- **What the task asks**: Find the line with "Données personnelles et cookies" in the entries below. Repeat it, every following line, and the line with "Електричні види транспорту", exactly and with nothing added.

(Extracted page text data)
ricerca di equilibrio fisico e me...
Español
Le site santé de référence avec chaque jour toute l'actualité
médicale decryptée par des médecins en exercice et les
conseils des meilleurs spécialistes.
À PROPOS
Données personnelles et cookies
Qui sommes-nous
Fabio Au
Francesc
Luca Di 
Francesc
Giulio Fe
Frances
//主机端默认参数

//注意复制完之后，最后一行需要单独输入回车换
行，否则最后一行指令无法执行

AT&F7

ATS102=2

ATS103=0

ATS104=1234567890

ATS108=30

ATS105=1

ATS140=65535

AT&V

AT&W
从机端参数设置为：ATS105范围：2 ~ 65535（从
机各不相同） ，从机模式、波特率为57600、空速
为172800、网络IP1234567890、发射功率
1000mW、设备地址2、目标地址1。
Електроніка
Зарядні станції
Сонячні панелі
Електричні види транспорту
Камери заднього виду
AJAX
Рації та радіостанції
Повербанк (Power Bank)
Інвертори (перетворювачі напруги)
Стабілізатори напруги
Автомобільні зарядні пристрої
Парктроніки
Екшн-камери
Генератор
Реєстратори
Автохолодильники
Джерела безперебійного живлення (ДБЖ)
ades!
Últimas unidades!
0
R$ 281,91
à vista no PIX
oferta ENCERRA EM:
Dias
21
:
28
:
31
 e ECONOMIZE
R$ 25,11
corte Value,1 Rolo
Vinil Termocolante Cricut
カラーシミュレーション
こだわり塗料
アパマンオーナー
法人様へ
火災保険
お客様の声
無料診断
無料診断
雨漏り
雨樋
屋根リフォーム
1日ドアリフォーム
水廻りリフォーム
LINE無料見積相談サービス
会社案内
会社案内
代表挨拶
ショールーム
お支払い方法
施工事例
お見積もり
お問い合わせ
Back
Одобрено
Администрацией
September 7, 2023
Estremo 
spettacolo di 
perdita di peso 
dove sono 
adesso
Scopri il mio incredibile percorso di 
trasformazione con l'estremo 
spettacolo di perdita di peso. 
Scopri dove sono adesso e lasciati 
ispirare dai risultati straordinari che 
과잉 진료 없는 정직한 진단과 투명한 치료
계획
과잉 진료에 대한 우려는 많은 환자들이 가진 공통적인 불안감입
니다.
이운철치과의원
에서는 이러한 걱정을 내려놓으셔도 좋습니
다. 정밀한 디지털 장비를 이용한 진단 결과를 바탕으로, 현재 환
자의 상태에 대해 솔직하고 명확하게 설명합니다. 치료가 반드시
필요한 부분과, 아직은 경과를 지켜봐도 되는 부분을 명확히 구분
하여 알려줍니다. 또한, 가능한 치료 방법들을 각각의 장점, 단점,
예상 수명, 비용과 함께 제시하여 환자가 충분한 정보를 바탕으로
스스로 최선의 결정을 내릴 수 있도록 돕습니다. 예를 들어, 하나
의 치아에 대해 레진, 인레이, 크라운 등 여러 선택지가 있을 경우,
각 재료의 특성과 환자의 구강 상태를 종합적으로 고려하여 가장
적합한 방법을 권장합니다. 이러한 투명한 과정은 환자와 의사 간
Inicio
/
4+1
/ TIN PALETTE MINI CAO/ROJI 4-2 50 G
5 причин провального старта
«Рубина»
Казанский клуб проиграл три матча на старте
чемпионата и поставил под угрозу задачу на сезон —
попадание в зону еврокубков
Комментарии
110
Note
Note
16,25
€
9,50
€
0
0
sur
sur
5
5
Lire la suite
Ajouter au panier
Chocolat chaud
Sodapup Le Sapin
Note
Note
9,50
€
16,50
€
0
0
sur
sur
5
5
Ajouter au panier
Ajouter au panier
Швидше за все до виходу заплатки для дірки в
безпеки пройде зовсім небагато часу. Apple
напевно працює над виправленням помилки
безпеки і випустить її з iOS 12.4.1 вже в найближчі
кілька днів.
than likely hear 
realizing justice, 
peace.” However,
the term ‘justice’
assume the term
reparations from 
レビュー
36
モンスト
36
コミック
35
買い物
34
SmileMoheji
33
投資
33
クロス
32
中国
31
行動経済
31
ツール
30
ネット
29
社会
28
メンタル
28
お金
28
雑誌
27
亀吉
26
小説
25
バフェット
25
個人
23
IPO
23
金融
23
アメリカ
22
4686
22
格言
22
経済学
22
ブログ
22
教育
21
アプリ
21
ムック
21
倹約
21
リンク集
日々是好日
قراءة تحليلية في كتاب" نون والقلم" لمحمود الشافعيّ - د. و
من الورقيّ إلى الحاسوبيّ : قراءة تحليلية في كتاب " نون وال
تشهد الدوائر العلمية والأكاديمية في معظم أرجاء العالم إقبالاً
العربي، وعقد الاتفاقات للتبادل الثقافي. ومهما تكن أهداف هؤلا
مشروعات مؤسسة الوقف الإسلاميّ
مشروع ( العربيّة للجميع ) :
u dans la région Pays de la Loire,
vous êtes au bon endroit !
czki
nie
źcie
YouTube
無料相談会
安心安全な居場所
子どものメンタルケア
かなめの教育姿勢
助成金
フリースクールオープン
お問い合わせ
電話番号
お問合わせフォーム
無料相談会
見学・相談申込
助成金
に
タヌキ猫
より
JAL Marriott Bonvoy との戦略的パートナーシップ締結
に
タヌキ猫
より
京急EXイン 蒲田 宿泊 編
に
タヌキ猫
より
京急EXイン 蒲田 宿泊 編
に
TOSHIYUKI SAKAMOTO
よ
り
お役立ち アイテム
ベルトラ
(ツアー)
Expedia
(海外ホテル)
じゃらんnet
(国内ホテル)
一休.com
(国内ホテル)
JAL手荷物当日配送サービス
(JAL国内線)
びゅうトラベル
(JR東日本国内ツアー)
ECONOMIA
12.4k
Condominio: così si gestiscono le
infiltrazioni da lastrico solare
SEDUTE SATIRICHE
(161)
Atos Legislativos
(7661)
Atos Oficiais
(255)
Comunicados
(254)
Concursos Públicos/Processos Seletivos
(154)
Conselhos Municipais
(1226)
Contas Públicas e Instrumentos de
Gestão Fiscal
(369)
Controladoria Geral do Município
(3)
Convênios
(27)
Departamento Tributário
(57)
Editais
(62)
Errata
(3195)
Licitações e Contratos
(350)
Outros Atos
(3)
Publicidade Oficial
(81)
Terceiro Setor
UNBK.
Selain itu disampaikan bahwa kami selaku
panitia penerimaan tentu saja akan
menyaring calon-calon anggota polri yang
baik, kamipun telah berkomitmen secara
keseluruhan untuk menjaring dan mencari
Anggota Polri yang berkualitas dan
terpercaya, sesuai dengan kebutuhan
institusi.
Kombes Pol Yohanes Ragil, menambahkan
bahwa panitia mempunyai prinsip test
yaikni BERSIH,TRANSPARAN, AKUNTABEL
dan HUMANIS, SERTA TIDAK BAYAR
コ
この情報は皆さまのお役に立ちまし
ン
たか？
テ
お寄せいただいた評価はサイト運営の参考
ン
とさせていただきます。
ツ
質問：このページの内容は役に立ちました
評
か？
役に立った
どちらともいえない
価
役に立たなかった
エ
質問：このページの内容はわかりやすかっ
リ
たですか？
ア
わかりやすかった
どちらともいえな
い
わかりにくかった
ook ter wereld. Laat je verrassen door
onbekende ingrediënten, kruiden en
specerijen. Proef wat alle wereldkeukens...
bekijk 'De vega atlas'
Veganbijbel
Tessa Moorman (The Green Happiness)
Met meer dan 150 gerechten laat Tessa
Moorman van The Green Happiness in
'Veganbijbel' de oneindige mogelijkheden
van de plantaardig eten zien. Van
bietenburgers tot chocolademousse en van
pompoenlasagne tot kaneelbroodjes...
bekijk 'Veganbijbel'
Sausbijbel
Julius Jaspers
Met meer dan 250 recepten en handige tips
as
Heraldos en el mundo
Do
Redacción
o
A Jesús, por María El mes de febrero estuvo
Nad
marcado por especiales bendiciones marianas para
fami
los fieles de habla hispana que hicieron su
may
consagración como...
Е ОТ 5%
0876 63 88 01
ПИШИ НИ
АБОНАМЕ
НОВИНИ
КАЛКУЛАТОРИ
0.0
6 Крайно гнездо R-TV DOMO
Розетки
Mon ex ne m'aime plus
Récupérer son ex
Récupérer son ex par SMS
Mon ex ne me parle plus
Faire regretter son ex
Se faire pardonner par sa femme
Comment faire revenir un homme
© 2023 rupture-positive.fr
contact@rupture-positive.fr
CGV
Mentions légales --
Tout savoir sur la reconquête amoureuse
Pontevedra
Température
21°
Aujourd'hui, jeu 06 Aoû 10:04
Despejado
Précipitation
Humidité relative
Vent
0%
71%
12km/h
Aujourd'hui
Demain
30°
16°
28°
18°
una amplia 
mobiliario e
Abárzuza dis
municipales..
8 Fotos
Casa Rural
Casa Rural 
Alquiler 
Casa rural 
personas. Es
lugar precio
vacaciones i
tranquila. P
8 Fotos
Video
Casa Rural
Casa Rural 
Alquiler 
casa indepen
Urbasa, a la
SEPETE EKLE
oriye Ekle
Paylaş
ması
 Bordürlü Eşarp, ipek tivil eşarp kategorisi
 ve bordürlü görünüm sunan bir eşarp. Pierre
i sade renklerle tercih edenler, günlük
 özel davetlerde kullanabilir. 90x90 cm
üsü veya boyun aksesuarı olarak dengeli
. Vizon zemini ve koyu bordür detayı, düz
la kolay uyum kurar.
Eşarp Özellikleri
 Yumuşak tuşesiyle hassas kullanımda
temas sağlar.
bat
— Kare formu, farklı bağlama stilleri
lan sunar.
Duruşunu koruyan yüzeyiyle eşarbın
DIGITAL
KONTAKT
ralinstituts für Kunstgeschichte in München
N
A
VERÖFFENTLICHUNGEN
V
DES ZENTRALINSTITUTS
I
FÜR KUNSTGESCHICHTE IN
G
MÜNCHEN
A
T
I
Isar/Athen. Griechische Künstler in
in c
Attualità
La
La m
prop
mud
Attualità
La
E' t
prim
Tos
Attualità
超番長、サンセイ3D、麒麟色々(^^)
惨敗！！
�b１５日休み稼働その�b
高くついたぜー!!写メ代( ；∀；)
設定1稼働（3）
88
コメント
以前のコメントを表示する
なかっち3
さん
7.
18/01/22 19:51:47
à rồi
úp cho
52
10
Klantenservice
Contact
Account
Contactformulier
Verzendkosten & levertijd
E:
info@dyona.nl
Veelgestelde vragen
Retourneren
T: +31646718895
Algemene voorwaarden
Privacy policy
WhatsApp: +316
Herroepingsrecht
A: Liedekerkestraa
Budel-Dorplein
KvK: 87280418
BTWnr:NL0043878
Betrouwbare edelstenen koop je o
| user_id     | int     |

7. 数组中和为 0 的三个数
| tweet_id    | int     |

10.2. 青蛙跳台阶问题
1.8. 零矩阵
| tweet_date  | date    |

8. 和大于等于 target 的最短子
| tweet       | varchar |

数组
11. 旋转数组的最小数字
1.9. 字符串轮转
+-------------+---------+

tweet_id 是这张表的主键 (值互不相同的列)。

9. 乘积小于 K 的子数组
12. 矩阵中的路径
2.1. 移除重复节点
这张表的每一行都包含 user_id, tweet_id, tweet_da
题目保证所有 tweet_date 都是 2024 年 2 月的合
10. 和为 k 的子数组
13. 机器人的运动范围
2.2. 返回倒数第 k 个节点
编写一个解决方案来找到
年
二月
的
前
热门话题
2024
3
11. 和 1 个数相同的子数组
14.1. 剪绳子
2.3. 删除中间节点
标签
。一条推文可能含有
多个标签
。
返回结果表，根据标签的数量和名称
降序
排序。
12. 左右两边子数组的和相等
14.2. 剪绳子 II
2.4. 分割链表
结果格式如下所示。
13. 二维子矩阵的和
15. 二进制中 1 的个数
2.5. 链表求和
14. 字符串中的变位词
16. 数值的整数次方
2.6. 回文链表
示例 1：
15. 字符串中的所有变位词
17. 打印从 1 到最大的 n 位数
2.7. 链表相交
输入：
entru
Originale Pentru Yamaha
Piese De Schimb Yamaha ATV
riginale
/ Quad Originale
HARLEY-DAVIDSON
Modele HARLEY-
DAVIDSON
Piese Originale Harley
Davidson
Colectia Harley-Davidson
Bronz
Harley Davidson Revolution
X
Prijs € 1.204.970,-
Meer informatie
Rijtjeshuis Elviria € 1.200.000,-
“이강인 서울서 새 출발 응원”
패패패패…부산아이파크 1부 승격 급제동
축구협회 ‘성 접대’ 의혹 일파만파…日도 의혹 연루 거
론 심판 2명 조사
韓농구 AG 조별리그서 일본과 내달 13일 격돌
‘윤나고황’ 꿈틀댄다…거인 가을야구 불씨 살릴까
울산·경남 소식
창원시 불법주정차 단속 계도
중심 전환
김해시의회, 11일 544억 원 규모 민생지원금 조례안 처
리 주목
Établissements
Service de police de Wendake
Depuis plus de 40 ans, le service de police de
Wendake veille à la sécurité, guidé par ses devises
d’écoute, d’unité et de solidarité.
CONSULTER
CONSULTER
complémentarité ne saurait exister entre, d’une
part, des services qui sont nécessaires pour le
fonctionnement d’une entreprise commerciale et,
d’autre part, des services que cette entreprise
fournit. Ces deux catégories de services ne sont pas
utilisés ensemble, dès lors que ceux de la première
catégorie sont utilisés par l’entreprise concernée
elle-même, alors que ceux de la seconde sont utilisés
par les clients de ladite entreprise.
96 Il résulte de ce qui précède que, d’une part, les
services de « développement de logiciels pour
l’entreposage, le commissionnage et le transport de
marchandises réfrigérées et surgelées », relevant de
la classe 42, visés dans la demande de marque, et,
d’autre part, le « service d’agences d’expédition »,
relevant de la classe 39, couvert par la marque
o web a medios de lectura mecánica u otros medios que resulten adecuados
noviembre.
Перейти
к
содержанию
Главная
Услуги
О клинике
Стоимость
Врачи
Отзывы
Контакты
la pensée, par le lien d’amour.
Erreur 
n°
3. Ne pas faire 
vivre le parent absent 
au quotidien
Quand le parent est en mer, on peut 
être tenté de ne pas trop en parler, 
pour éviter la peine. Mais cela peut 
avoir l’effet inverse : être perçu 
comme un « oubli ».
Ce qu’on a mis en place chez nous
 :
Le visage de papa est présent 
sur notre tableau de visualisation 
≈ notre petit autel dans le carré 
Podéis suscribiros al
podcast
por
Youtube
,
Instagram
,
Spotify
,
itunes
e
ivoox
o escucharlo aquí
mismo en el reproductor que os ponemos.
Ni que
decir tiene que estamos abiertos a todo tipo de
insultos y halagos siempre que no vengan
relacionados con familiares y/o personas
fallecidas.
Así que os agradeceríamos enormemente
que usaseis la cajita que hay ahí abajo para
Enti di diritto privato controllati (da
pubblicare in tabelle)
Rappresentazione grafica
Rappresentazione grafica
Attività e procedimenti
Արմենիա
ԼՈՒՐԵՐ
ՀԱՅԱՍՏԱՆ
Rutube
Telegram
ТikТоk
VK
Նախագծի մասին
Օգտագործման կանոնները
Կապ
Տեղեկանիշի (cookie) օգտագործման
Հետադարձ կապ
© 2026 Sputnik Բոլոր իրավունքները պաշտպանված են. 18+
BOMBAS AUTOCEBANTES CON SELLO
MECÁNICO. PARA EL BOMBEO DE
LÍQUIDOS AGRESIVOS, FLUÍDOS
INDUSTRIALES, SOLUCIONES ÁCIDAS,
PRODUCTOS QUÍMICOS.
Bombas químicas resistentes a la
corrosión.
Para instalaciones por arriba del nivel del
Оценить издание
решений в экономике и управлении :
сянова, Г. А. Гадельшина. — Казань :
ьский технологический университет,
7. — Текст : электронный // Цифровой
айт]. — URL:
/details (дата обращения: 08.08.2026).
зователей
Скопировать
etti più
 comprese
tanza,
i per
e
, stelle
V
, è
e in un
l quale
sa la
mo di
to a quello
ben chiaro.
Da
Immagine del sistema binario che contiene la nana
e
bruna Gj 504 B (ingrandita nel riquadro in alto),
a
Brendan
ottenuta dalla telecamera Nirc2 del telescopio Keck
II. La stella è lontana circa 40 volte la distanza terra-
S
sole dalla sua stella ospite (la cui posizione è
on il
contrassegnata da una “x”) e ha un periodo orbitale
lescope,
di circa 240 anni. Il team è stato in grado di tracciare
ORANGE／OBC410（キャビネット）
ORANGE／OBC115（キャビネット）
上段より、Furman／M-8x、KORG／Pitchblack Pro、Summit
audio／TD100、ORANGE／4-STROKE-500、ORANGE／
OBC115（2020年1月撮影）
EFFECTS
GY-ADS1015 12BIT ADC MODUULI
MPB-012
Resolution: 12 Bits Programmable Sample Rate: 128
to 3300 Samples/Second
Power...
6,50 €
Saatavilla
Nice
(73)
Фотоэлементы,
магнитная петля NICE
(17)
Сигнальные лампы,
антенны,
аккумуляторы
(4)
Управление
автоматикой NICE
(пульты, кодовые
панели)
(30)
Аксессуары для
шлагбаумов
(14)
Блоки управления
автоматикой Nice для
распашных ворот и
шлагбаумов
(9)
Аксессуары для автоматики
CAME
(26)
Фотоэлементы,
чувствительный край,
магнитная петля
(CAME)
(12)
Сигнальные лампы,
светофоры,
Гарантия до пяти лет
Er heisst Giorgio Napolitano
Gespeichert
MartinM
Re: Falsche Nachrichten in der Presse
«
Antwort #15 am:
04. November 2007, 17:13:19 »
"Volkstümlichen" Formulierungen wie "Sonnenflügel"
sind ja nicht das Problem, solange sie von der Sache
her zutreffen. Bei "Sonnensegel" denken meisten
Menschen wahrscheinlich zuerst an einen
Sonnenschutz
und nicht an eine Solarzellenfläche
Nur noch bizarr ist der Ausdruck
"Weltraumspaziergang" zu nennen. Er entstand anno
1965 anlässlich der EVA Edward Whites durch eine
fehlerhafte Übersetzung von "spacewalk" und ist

- **Result for this exercise**:
Données personnelles et cookies
Qui sommes-nous
Fabio Au
Francesc
Luca Di 
Francesc
Giulio Fe
Frances
//主机端默认参数

//注意复制完之后，最后一行需要单独输入回车换
行，否则最后一行指令无法执行

AT&F7

ATS102=2

ATS103=0

ATS104=1234567890

ATS108=30

ATS105=1

ATS140=65535

AT&V

AT&W
从机端参数设置为：ATS105范围：2 ~ 65535（从
机各不相同） ，从机模式、波特率为57600、空速
为172800、网络IP1234567890、发射功率
1000mW、设备地址2、目标地址1。
Електроніка
Зарядні станції
Сонячні панелі
Електричні види транспорту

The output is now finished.